Work instruction: Extract every entry word for word. Skip the pictures.

*** Data records Section Begins ***

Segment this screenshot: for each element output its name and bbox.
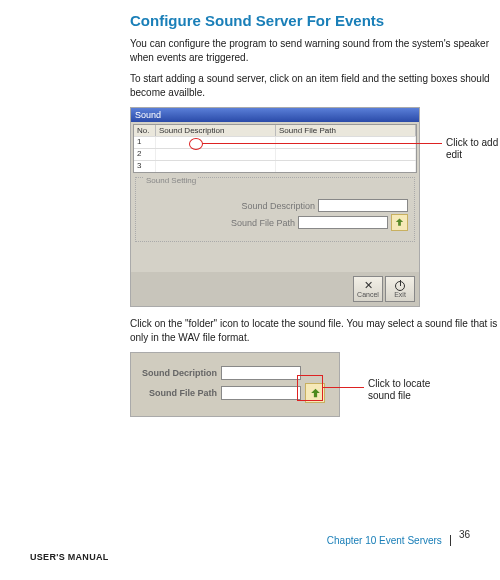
col-no: No. bbox=[134, 125, 156, 136]
folder-icon[interactable] bbox=[391, 214, 408, 231]
callout-box bbox=[297, 375, 323, 401]
sound-file-path-input-2[interactable] bbox=[221, 386, 301, 400]
desc-label-2: Sound Decription bbox=[139, 368, 217, 378]
intro-paragraph-2: To start adding a sound server, click on… bbox=[130, 72, 500, 99]
annotation-add-edit: Click to add or edit bbox=[446, 137, 500, 161]
desc-label: Sound Description bbox=[241, 201, 315, 211]
sound-setting-panel: Sound Setting Sound Description Sound Fi… bbox=[135, 177, 415, 242]
intro-paragraph-1: You can configure the program to send wa… bbox=[130, 37, 500, 64]
sound-file-path-input[interactable] bbox=[298, 216, 388, 229]
dialog-titlebar: Sound bbox=[131, 108, 419, 122]
callout-line bbox=[322, 387, 364, 388]
sound-description-input-2[interactable] bbox=[221, 366, 301, 380]
paragraph-3: Click on the "folder" icon to locate the… bbox=[130, 317, 500, 344]
sound-table: No. Sound Description Sound File Path 1 … bbox=[133, 124, 417, 173]
sound-description-input[interactable] bbox=[318, 199, 408, 212]
col-desc: Sound Description bbox=[156, 125, 276, 136]
path-label-2: Sound File Path bbox=[139, 388, 217, 398]
power-icon bbox=[395, 281, 405, 291]
col-path: Sound File Path bbox=[276, 125, 416, 136]
exit-button[interactable]: Exit bbox=[385, 276, 415, 302]
table-row[interactable]: 3 bbox=[134, 160, 416, 172]
callout-line bbox=[202, 143, 442, 144]
path-label: Sound File Path bbox=[231, 218, 295, 228]
page-title: Configure Sound Server For Events bbox=[130, 12, 500, 29]
table-row[interactable]: 2 bbox=[134, 148, 416, 160]
table-row[interactable]: 1 bbox=[134, 136, 416, 148]
close-icon: ✕ bbox=[364, 280, 373, 291]
annotation-locate-file: Click to locate sound file bbox=[368, 378, 458, 402]
sound-setting-screenshot: Sound Decription Sound File Path bbox=[130, 352, 340, 417]
footer-manual: USER'S MANUAL bbox=[30, 552, 470, 562]
page-number: 36 bbox=[451, 529, 470, 540]
chapter-label: Chapter 10 Event Servers bbox=[327, 535, 451, 546]
panel-title: Sound Setting bbox=[144, 176, 198, 185]
sound-dialog-screenshot: Sound No. Sound Description Sound File P… bbox=[130, 107, 420, 307]
cancel-button[interactable]: ✕ Cancel bbox=[353, 276, 383, 302]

*** Data records Section Ends ***

The completed task:
Segment this screenshot: for each element output its name and bbox.
col-no: No. bbox=[134, 125, 156, 136]
folder-icon[interactable] bbox=[391, 214, 408, 231]
callout-box bbox=[297, 375, 323, 401]
sound-file-path-input-2[interactable] bbox=[221, 386, 301, 400]
desc-label-2: Sound Decription bbox=[139, 368, 217, 378]
intro-paragraph-2: To start adding a sound server, click on… bbox=[130, 72, 500, 99]
annotation-add-edit: Click to add or edit bbox=[446, 137, 500, 161]
desc-label: Sound Description bbox=[241, 201, 315, 211]
sound-setting-panel: Sound Setting Sound Description Sound Fi… bbox=[135, 177, 415, 242]
intro-paragraph-1: You can configure the program to send wa… bbox=[130, 37, 500, 64]
sound-file-path-input[interactable] bbox=[298, 216, 388, 229]
dialog-titlebar: Sound bbox=[131, 108, 419, 122]
callout-line bbox=[322, 387, 364, 388]
sound-description-input-2[interactable] bbox=[221, 366, 301, 380]
paragraph-3: Click on the "folder" icon to locate the… bbox=[130, 317, 500, 344]
sound-table: No. Sound Description Sound File Path 1 … bbox=[133, 124, 417, 173]
sound-description-input[interactable] bbox=[318, 199, 408, 212]
col-desc: Sound Description bbox=[156, 125, 276, 136]
path-label-2: Sound File Path bbox=[139, 388, 217, 398]
power-icon bbox=[395, 281, 405, 291]
col-path: Sound File Path bbox=[276, 125, 416, 136]
exit-button[interactable]: Exit bbox=[385, 276, 415, 302]
table-row[interactable]: 3 bbox=[134, 160, 416, 172]
callout-line bbox=[202, 143, 442, 144]
path-label: Sound File Path bbox=[231, 218, 295, 228]
page-title: Configure Sound Server For Events bbox=[130, 12, 500, 29]
table-row[interactable]: 2 bbox=[134, 148, 416, 160]
table-row[interactable]: 1 bbox=[134, 136, 416, 148]
close-icon: ✕ bbox=[364, 280, 373, 291]
annotation-locate-file: Click to locate sound file bbox=[368, 378, 458, 402]
sound-setting-screenshot: Sound Decription Sound File Path bbox=[130, 352, 340, 417]
footer-manual: USER'S MANUAL bbox=[30, 552, 470, 562]
page-number: 36 bbox=[451, 529, 470, 540]
chapter-label: Chapter 10 Event Servers bbox=[327, 535, 451, 546]
panel-title: Sound Setting bbox=[144, 176, 198, 185]
sound-dialog-screenshot: Sound No. Sound Description Sound File P… bbox=[130, 107, 420, 307]
cancel-button[interactable]: ✕ Cancel bbox=[353, 276, 383, 302]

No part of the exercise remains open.